*WORK TO BE COMPLETED*. Every line in the records below that holds the word "been" is to be copied.

--*--

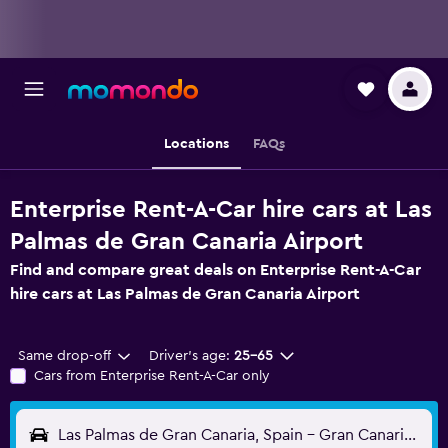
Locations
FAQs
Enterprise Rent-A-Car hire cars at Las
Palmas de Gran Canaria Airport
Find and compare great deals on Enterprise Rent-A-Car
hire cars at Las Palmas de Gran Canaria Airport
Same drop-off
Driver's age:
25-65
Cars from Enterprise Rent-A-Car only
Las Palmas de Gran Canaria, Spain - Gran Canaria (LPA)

--*--

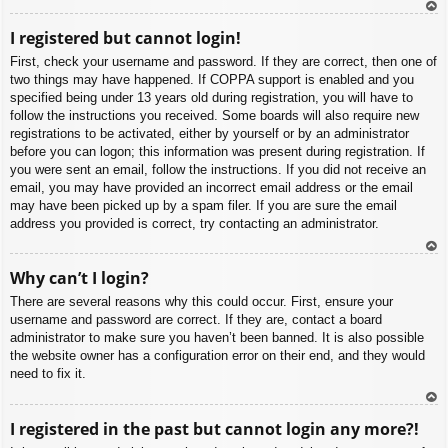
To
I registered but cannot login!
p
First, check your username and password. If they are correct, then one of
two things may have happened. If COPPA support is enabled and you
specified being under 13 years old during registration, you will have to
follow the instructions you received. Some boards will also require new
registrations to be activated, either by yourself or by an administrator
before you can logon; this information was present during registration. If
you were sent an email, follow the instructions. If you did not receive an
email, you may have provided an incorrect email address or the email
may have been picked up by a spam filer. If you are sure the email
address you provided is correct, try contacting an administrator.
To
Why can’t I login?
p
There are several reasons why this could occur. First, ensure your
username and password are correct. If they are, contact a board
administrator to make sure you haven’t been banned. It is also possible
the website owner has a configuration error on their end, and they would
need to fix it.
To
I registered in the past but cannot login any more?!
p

--*--

*WRITTEN RESPONSE*.
may have been picked up by a spam filer. If you are sure the email
administrator to make sure you haven’t been banned. It is also possible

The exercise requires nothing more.